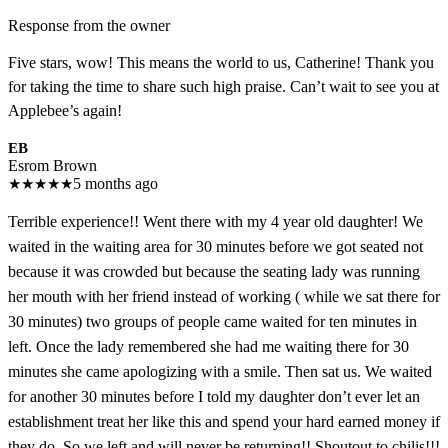
Response from the owner
Five stars, wow! This means the world to us, Catherine! Thank you
for taking the time to share such high praise. Can’t wait to see you at
Applebee’s again!
EB
Esrom Brown
★
★
★
★
★
5 months ago
Terrible experience!! Went there with my 4 year old daughter! We
waited in the waiting area for 30 minutes before we got seated not
because it was crowded but because the seating lady was running
her mouth with her friend instead of working ( while we sat there for
30 minutes) two groups of people came waited for ten minutes in
left. Once the lady remembered she had me waiting there for 30
minutes she came apologizing with a smile. Then sat us. We waited
for another 30 minutes before I told my daughter don’t ever let an
establishment treat her like this and spend your hard earned money if
they do. So we left and will never be returning!! Shoutout to chilis!!!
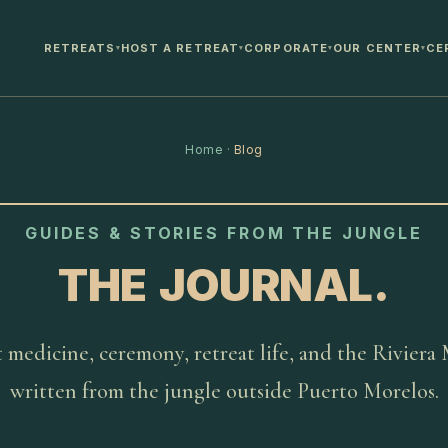
RETREATS
HOST A RETREAT
CORPORATE
OUR CENTER
CE
▾
▾
▾
▾
Home
·
Blog
GUIDES & STORIES FROM THE JUNGLE
THE JOURNAL.
 medicine, ceremony, retreat life, and the Riviera
written from the jungle outside Puerto Morelos.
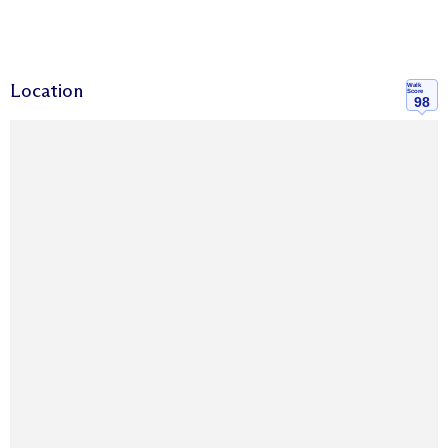
Location
Walk
Score
98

※ ※ ※

* [Problem statement]
Report only how many lines in the entries contain "daughter".

* [Completed task]
2